6.2 The Schedules and Appendices attached to this Agreement form part of this Agreement.
6.3 This Agreement is not intended to exclude any part of the NES or to provide any entitlement which is detrimental to an Employee’s entitlement under the NES. For the avoidance of doubt, the NES prevails to the extent that any aspect of this Agreement would otherwise be detrimental to an Employee.
11 Disputes Settling Procedures
11.1 Resolution of disputes and grievances
(a) This clause applies to any dispute or grievance about a matter arising under this Agreement or the NES, except:
(i) a dispute about termination of employment;
(ii) a matter or matters arising in the course of bargaining in relation to a proposed enterprise agreement;
(iii) a dispute about workload management, except as provided in clause 42 of this Agreement; or
(iv) as otherwise provided for in this Agreement
(b) A person bound by this Agreement may choose to be represented at any stage by a representative, including a union representative or employer organisation.
11.2 Obligations
(a) The parties to the dispute or grievance, and their representatives, must genuinely attempt to resolve the dispute or grievance through the processes set out in this clause and must cooperate to ensure that these processes are carried out expeditiously.

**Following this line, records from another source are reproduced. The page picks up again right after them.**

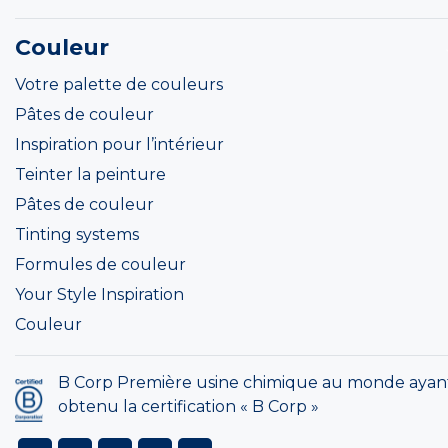
Couleur
Votre palette de couleurs
Pâtes de couleur
Inspiration pour l’intérieur
Teinter la peinture
Pâtes de couleur
Tinting systems
Formules de couleur
Your Style Inspiration
Couleur
B Corp Première usine chimique au monde ayan
obtenu la certification « B Corp »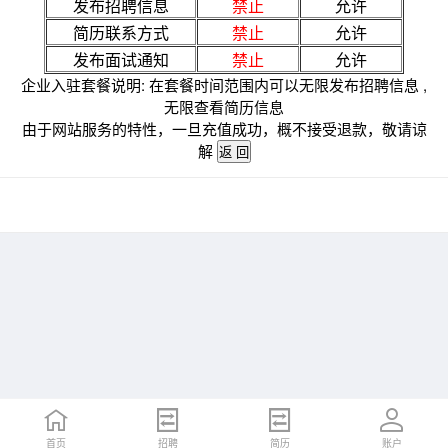
发布招聘信息
禁止
允许
简历联系方式
禁止
允许
发布面试通知
禁止
允许
企业入驻套餐说明: 在套餐时间范围内可以无限发布招聘信息 ,
无限查看简历信息
由于网站服务的特性，一旦充值成功，概不接受退款，敬请谅
解
首页
招聘
简历
账户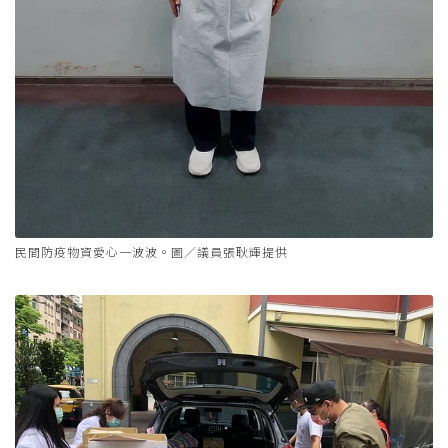
民間防疫物資愛心一波波。圖／議員張耿輝提供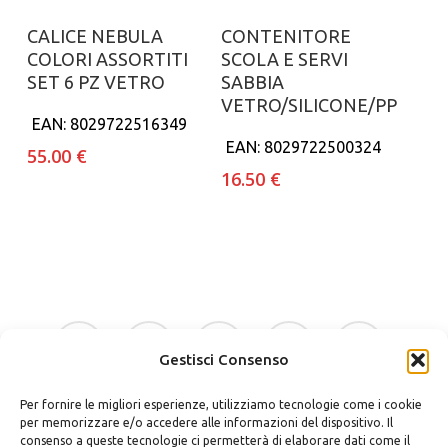
Aggiungi al carrello
Aggiungi al carrello
CALICE NEBULA
CONTENITORE
COLORI ASSORTITI
SCOLA E SERVI
SET 6 PZ VETRO
SABBIA
VETRO/SILICONE/PP
EAN:
8029722516349
EAN:
8029722500324
55.00
€
16.50
€
facebook
google-
instagram
whatsapp
tiktok
plus
Gestisci Consenso
Per fornire le migliori esperienze, utilizziamo tecnologie come i cookie
phone
email
per memorizzare e/o accedere alle informazioni del dispositivo. Il
consenso a queste tecnologie ci permetterà di elaborare dati come il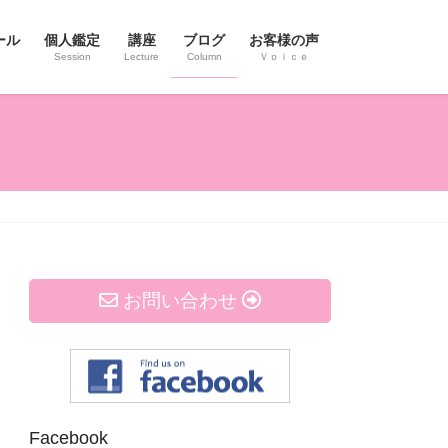
ール
個人鑑定
講座
ブログ
お客様の声
Session
Lecture
Column
Ｖｏｉｃｅ
お問い合わせ
Facebook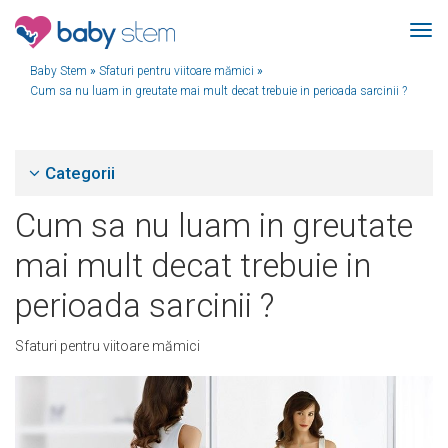
Baby Stem
»
Sfaturi pentru viitoare mămici
»
Cum sa nu luam in greutate mai mult decat trebuie in perioada sarcinii ?
Categorii
Cum sa nu luam in greutate
mai mult decat trebuie in
perioada sarcinii ?
Sfaturi pentru viitoare mămici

(b) Whilst a dispute or grievance is being dealt with in accordance with this clause, work must continue in accordance with usual practice, provided that this does not apply to an Employee who has a reasonable concern about an imminent risk to his or her health or safety, has advised the Employer of this concern and has not unreasonably failed to comply with a direction by the Employer to perform other available work that is safe and appropriate for the Employee to perform.
(c) No person bound by the Agreement will be prejudiced as to the final settlement of the dispute or grievance by the continuance of work in accordance with this clause.

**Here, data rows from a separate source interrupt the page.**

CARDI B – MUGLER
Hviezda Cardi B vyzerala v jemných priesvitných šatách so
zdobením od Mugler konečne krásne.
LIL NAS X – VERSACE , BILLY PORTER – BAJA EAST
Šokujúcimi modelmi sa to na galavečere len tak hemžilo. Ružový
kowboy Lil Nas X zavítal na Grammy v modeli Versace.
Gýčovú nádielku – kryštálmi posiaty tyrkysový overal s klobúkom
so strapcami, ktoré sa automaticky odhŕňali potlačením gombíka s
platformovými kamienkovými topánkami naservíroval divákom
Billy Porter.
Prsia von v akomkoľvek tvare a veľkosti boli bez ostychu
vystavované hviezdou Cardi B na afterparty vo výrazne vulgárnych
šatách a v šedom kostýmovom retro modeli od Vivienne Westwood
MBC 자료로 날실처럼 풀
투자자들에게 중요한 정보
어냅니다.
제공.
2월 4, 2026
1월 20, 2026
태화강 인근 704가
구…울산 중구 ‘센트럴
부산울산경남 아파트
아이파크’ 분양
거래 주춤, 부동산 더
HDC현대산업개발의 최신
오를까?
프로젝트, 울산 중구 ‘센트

11.3 Agreement and dispute settlement facilitation
For the purposes of compliance with this Agreement (including compliance with this dispute settlement procedure) where the chosen Employee representative is another Employee of the Employer, he/she must be released by his/her Employer from normal duties for such periods of time as may be reasonably necessary to enable her/him to represent Employees concerning matters pertaining to the employment relationship including but not limited to:
(a) Investigating the circumstances of a dispute or an alleged breach of this Agreement;
(b) Endeavouring to resolve a dispute arising out of the operation of the agreement; or
(c) Participating in conciliation, arbitration or any other agreed alternative dispute resolution process.
(d) The release from normal duties referred to in this clause is subject to the proviso that it does not unduly affect the operations of the Employer.
11.4 Discussion of grievance or dispute
(a) The dispute or grievance must first be discussed by the aggrieved Employee(s) with the immediate supervisor of the Employee(s).
(b) If the matter is not settled, the Employee(s) can require that the matter be discussed with another representative of the Employer appointed for the purposes of this procedure.
11.5 Internal process
(a) If any party to the dispute or grievance who is bound by the agreement refers the dispute or grievance to an established internal dispute or grievance resolution process, the matter must first be dealt with in accordance with that process.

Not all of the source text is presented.